**Data records:**
....
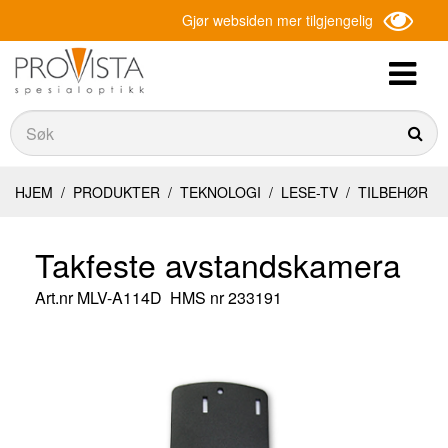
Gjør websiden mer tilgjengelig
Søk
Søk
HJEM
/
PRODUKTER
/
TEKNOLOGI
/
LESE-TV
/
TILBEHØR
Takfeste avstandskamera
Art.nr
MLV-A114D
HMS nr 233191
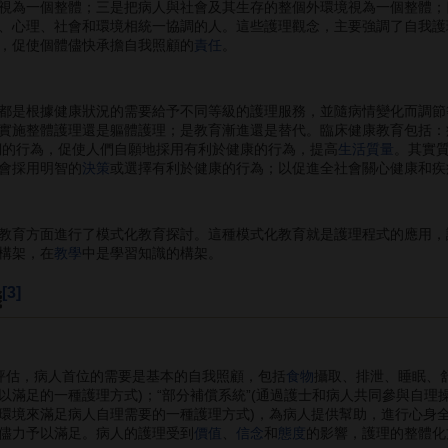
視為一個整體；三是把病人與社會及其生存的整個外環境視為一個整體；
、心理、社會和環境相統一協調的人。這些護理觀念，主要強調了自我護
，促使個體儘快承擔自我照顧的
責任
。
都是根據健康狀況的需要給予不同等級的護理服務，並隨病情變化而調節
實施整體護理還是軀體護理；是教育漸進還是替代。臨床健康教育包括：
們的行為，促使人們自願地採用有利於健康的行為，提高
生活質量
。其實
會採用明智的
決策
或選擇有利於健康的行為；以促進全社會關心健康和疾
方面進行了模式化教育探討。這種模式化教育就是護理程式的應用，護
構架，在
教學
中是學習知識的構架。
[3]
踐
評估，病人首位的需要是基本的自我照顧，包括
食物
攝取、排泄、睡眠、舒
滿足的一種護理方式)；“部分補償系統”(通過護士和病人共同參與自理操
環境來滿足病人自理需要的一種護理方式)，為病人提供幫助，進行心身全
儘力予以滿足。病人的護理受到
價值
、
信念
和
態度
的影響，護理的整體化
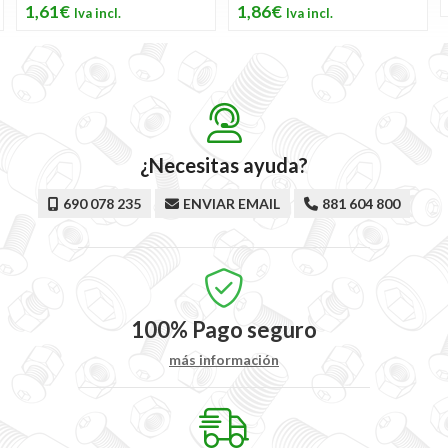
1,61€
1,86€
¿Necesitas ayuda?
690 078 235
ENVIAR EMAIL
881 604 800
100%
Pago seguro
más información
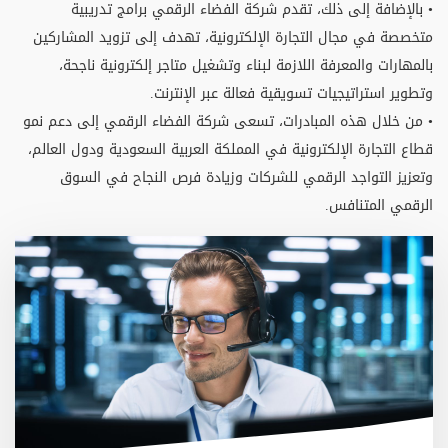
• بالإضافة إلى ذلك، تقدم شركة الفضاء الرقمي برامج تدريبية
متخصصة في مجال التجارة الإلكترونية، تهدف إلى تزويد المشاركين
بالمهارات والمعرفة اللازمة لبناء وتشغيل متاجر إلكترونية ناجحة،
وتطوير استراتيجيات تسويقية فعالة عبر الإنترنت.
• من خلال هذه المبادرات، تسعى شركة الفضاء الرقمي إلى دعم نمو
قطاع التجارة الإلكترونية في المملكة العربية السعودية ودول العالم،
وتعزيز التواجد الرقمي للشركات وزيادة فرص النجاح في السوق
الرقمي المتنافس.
....
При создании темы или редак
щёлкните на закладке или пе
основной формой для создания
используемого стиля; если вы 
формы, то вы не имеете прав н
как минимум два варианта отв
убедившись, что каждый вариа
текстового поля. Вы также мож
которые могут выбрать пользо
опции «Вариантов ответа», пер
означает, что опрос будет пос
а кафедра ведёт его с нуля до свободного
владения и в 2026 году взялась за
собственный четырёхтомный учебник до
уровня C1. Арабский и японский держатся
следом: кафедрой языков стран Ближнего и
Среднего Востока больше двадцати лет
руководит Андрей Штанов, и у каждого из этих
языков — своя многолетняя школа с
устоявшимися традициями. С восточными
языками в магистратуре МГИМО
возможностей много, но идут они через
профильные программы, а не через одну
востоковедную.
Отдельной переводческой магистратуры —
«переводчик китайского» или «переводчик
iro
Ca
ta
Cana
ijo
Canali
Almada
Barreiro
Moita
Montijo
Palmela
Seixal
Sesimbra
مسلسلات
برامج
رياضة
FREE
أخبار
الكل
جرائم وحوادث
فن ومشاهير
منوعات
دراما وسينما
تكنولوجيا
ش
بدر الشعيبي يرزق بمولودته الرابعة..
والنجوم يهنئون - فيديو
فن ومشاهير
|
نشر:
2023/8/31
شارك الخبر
....
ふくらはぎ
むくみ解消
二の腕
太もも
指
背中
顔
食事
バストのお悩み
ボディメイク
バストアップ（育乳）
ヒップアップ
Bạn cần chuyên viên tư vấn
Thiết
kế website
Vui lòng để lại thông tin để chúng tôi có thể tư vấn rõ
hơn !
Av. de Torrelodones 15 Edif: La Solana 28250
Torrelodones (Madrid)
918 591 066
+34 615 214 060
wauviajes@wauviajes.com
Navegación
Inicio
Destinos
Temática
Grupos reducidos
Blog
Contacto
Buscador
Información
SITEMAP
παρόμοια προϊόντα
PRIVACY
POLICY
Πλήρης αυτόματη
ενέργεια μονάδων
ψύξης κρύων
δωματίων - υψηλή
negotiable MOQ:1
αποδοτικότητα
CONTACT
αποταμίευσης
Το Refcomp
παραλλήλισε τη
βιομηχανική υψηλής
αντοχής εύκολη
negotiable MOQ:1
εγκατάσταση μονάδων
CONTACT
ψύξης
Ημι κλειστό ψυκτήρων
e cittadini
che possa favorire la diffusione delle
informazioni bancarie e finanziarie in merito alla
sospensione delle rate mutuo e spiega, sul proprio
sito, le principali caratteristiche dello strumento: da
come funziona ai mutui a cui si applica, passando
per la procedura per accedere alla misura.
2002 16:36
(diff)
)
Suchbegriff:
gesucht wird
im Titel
....
**EXERCISE BRIEF:** Respond with the exact lines above running from the one containing "Takfeste avstandskamera" to the one containing "وتعزيز التواجد الرقمي", both ends kept and no pictures included.

**SOLVED EXERCISE:**
Takfeste avstandskamera
Art.nr
MLV-A114D
HMS nr 233191
視為一個整體；三是把病人與社會及其生存的整個外環境視為一個整體；
、心理、社會和環境相統一協調的人。這些護理觀念，主要強調了自我護
，促使個體儘快承擔自我照顧的
責任
。
都是根據健康狀況的需要給予不同等級的護理服務，並隨病情變化而調節
實施整體護理還是軀體護理；是教育漸進還是替代。臨床健康教育包括：
們的行為，促使人們自願地採用有利於健康的行為，提高
生活質量
。其實
會採用明智的
決策
或選擇有利於健康的行為；以促進全社會關心健康和疾
方面進行了模式化教育探討。這種模式化教育就是護理程式的應用，護
構架，在
教學
中是學習知識的構架。
[3]
踐
評估，病人首位的需要是基本的自我照顧，包括
食物
攝取、排泄、睡眠、舒
滿足的一種護理方式)；“部分補償系統”(通過護士和病人共同參與自理操
環境來滿足病人自理需要的一種護理方式)，為病人提供幫助，進行心身全
儘力予以滿足。病人的護理受到
價值
、
信念
和
態度
的影響，護理的整體化
1,61€
1,86€
¿Necesitas ayuda?
690 078 235
ENVIAR EMAIL
881 604 800
100%
Pago seguro
más información
• بالإضافة إلى ذلك، تقدم شركة الفضاء الرقمي برامج تدريبية
متخصصة في مجال التجارة الإلكترونية، تهدف إلى تزويد المشاركين
بالمهارات والمعرفة اللازمة لبناء وتشغيل متاجر إلكترونية ناجحة،
وتطوير استراتيجيات تسويقية فعالة عبر الإنترنت.
• من خلال هذه المبادرات، تسعى شركة الفضاء الرقمي إلى دعم نمو
قطاع التجارة الإلكترونية في المملكة العربية السعودية ودول العالم،
وتعزيز التواجد الرقمي للشركات وزيادة فرص النجاح في السوق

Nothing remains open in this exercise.